- **What is being asked**:
Pick out all lines in the listing holding the string "delete" and copy them.

- **Supplied data**:
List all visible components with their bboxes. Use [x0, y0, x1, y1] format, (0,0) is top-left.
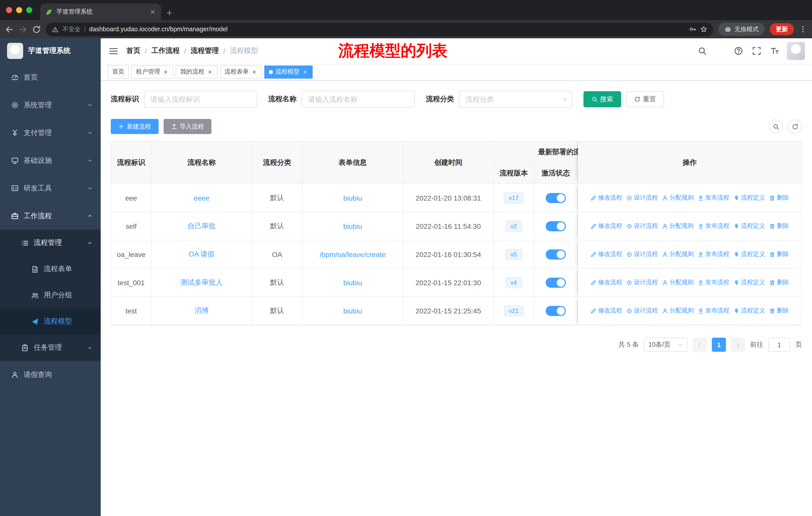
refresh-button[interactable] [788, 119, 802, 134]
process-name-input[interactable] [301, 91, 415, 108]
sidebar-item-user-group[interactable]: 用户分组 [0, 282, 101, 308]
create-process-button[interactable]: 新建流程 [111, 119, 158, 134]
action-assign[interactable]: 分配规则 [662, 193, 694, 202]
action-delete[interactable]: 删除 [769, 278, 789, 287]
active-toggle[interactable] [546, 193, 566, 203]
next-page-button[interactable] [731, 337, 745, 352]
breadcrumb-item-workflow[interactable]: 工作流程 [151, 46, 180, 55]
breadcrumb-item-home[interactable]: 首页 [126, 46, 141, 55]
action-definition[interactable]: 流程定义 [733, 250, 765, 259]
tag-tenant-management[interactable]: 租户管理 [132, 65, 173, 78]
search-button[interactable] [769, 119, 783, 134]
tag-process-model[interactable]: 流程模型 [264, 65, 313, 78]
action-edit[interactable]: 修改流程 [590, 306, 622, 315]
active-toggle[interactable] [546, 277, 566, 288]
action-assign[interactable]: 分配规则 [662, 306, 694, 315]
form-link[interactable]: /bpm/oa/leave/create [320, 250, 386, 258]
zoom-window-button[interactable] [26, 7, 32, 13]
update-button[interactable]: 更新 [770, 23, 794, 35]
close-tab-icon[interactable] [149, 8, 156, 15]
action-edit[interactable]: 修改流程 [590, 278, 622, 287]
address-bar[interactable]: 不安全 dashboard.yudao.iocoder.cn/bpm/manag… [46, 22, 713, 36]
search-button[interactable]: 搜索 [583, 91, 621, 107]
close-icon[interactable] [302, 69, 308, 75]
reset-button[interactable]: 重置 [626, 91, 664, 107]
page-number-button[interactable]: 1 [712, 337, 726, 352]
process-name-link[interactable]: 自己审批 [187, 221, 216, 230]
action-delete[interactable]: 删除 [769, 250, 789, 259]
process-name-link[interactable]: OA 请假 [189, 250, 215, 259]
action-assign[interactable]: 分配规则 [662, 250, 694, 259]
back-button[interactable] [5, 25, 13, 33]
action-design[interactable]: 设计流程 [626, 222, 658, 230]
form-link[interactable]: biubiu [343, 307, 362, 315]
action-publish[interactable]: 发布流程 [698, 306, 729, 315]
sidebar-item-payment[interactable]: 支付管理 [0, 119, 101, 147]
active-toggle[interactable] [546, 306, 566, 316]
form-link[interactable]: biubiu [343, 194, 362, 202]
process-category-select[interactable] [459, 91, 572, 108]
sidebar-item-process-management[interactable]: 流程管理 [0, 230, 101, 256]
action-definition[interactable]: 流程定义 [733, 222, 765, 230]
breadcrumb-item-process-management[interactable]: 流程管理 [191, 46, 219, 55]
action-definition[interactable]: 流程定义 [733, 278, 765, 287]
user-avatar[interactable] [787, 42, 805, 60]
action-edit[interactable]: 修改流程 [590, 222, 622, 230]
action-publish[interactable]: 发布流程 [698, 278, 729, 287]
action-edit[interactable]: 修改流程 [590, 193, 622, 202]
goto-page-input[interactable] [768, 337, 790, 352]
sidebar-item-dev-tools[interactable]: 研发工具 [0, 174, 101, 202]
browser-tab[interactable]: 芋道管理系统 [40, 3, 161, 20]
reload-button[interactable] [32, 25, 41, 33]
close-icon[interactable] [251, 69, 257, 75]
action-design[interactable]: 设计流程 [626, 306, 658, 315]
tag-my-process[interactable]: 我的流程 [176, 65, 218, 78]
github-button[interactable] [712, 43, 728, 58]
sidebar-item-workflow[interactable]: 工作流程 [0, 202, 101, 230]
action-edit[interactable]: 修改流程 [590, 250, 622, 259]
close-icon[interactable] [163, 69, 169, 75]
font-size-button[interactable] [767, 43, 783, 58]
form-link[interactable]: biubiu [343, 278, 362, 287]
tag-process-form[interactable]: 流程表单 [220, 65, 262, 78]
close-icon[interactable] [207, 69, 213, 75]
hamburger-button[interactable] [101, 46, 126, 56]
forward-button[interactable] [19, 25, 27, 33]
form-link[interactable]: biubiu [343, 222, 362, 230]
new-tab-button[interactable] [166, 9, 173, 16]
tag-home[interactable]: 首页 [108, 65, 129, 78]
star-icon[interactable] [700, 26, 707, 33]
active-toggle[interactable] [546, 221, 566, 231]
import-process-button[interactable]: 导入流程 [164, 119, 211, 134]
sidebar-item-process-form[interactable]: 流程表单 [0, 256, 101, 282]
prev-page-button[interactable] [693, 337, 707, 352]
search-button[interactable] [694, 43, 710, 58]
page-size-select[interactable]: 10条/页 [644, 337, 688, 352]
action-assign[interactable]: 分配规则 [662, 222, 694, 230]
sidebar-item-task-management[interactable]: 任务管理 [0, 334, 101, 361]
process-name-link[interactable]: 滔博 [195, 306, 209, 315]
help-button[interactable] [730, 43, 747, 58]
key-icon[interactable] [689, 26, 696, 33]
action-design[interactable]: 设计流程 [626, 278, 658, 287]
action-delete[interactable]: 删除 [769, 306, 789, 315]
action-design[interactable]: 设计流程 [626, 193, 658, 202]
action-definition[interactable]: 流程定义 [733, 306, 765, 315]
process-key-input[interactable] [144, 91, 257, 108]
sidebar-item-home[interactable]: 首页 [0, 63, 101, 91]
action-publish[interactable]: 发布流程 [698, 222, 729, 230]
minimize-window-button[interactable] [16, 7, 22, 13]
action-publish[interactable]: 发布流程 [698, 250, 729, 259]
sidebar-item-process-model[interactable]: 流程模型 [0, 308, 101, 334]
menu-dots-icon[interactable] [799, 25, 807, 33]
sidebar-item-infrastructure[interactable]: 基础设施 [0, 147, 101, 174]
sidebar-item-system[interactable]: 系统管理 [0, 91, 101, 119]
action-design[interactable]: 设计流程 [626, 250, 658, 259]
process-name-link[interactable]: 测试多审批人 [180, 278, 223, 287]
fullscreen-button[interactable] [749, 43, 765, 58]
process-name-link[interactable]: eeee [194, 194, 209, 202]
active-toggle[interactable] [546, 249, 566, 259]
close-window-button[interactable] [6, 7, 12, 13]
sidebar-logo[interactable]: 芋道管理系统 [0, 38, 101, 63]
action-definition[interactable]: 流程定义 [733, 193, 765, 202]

- **Output for this exercise**:
action-delete[interactable]: 删除 [769, 278, 789, 287]
action-delete[interactable]: 删除 [769, 250, 789, 259]
action-delete[interactable]: 删除 [769, 306, 789, 315]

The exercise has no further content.